Question au Gouvernement sur le décrochage scolaire


QAG de Jacques Cornano du 27 nov 2014 par Senateurs_socialistes

Le Sénateur Jacques CORNANO a pu interroger Madame Geneviève Fioraso, la secrétaire d’État auprès de la ministre de l’éducation nationale, de l’enseignement supérieur et de la recherche,  le jeudi 27 novembre sur la question du décrochage scolaire.

Voici ci-après la question du Sénateur telle que publiée dans le Journal Officiel du Sénat :

M. Jacques Cornano. Un quotidien titre ce matin : « Avenir des enfants : la grande inquiétude ». En effet, 69 % des parents estimeraient que l’éducation nationale ne garantit plus l’égalité des chances.

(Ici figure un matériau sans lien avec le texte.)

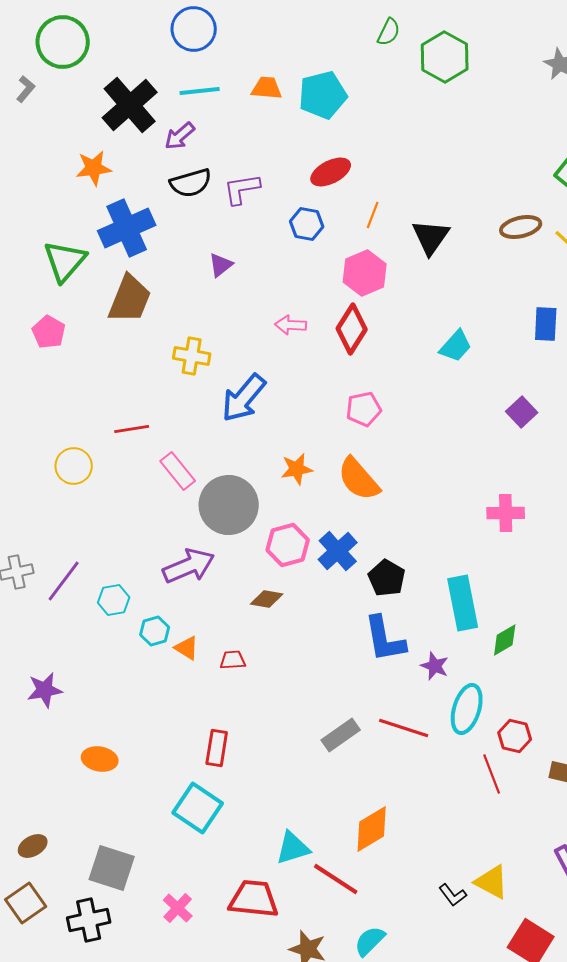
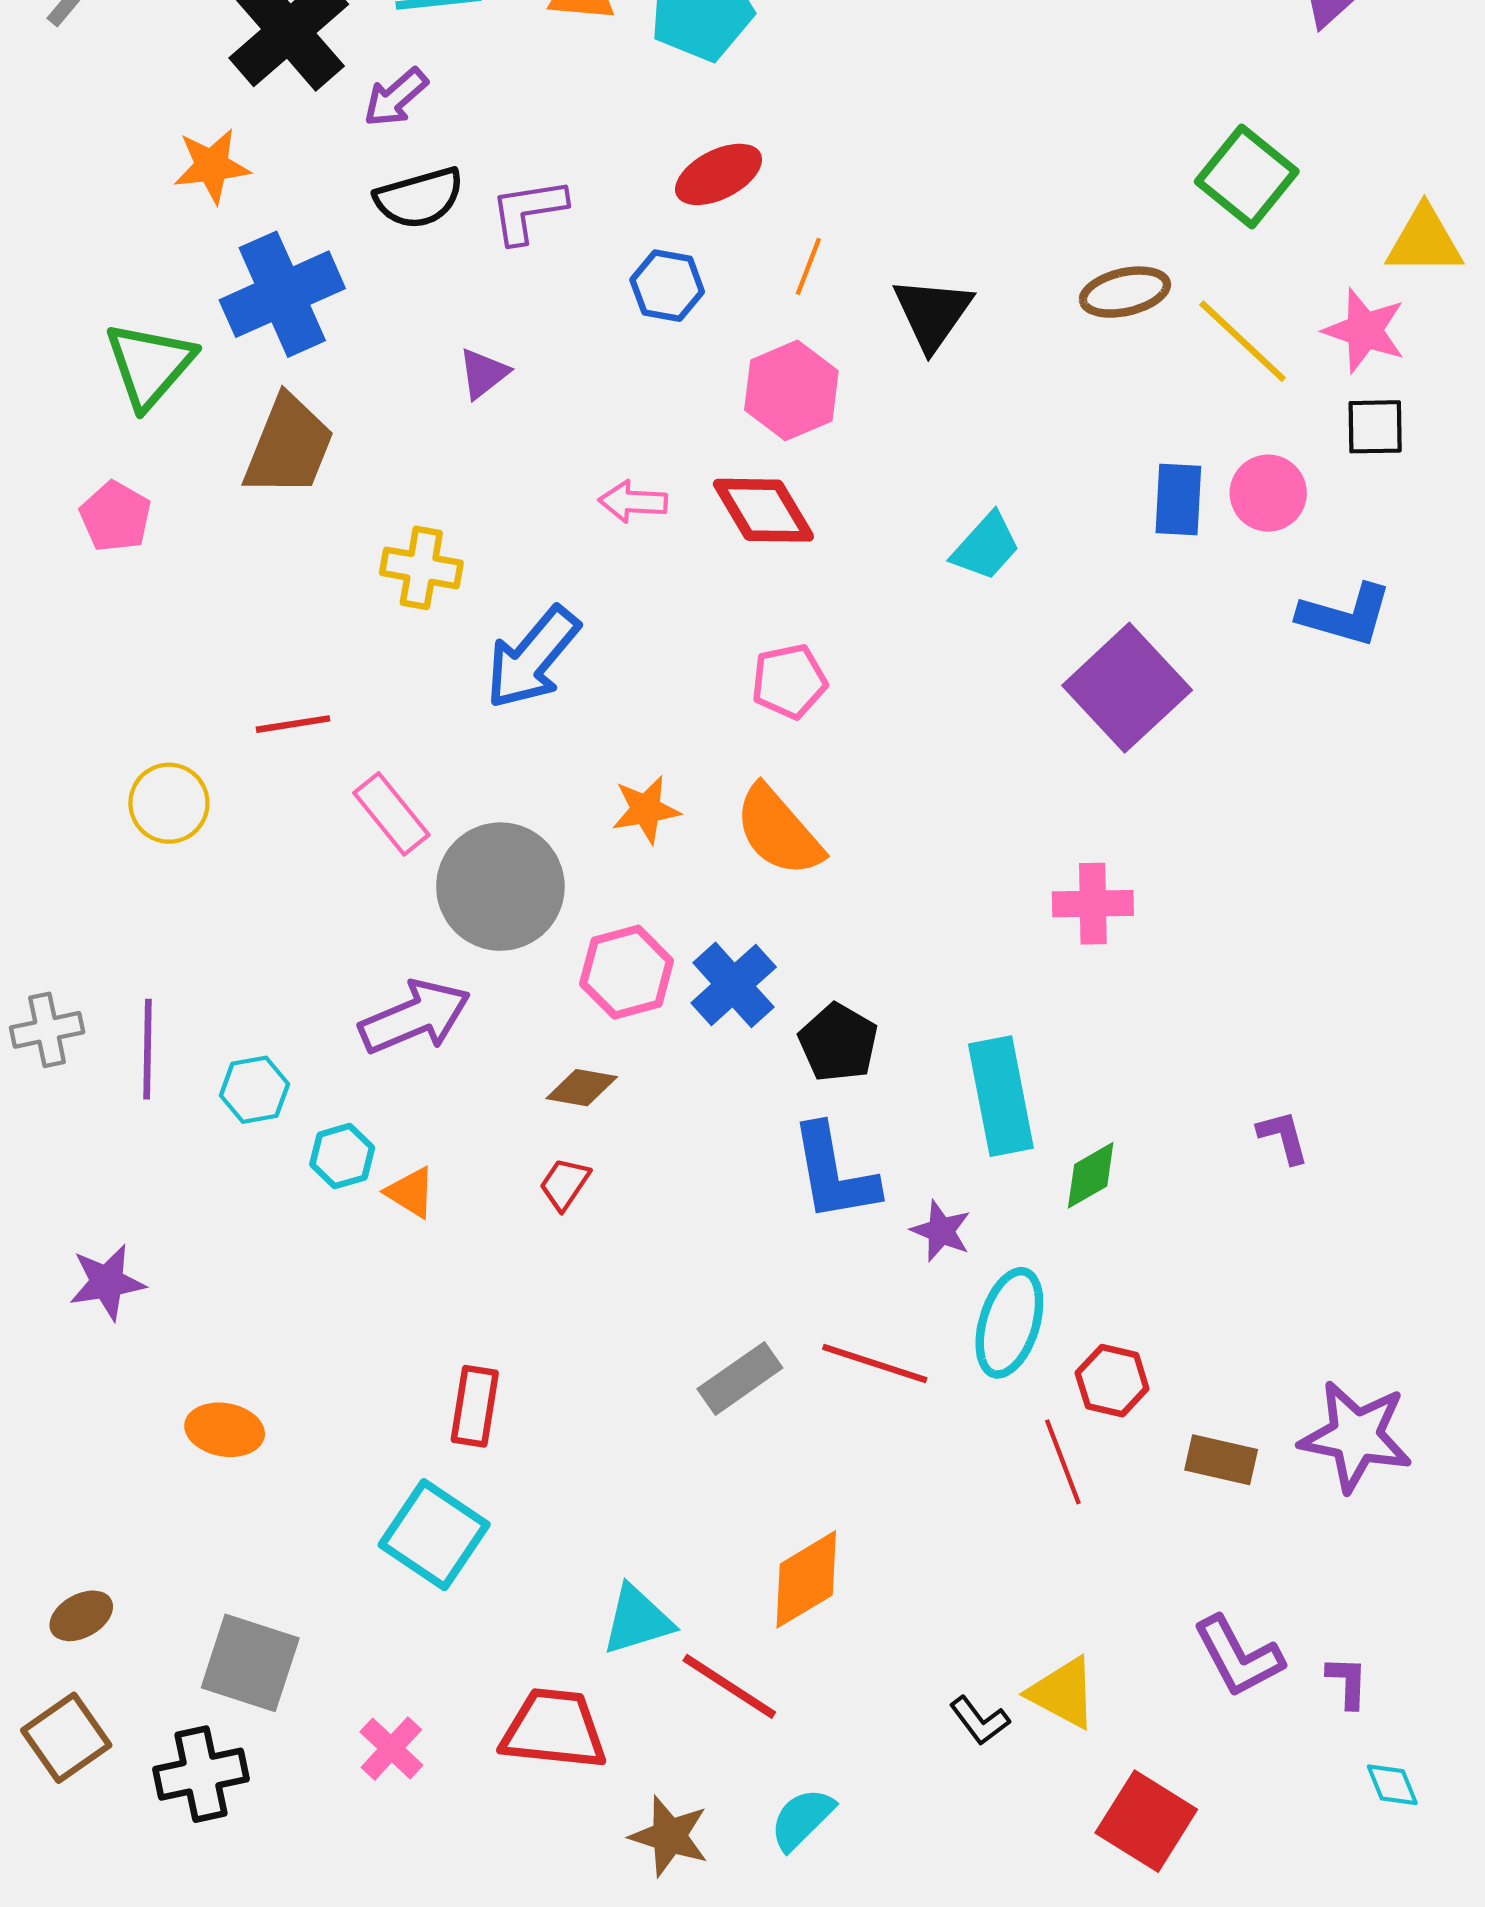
red diamond: (352, 329) -> (763, 510), turned -63
purple square: (522, 412) -> (1127, 688), size x1.8
purple line: (64, 581) -> (148, 1049), turned -36
red trapezoid: (233, 660) -> (565, 1184), moved, turned -52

Notre système scolaire a été particulièrement maltraité, fortement dégradé au cours de la dernière décennie, si bien qu’il figure désormais parmi les plus inégalitaires. C’est pourquoi le Président de la République a fait de l’éducation et de la jeunesse sa priorité, notamment en redonnant tous les moyens nécessaires à l’éducation nationale et à la formation, après des années de désengagement de l’État.

M. Joël Guerriau. Cela reste à voir !

M. Jacques Cornano. Depuis 2012, nous menons un plan de création de 60 000 postes et reconstruisons la formation professionnelle des enseignants. Cette politique portera ses fruits pour les jeunes générations ; c’est une politique d’avenir !

Reste qu’il existe une urgence en matière éducative, celle du décrochage scolaire. Les chiffres dans ce domaine sont alarmants : 140 000 jeunes quittent chaque année le système scolaire sans diplôme, sans possibilité de faire valoir une formation. Ces jeunes sont alors livrés à eux-mêmes. En effet, comment peuvent-ils entrer dans la vie active sans qualification ? C’est ce drame qui doit nous préoccuper aujourd’hui. Il faut trouver une solution pour ces jeunes !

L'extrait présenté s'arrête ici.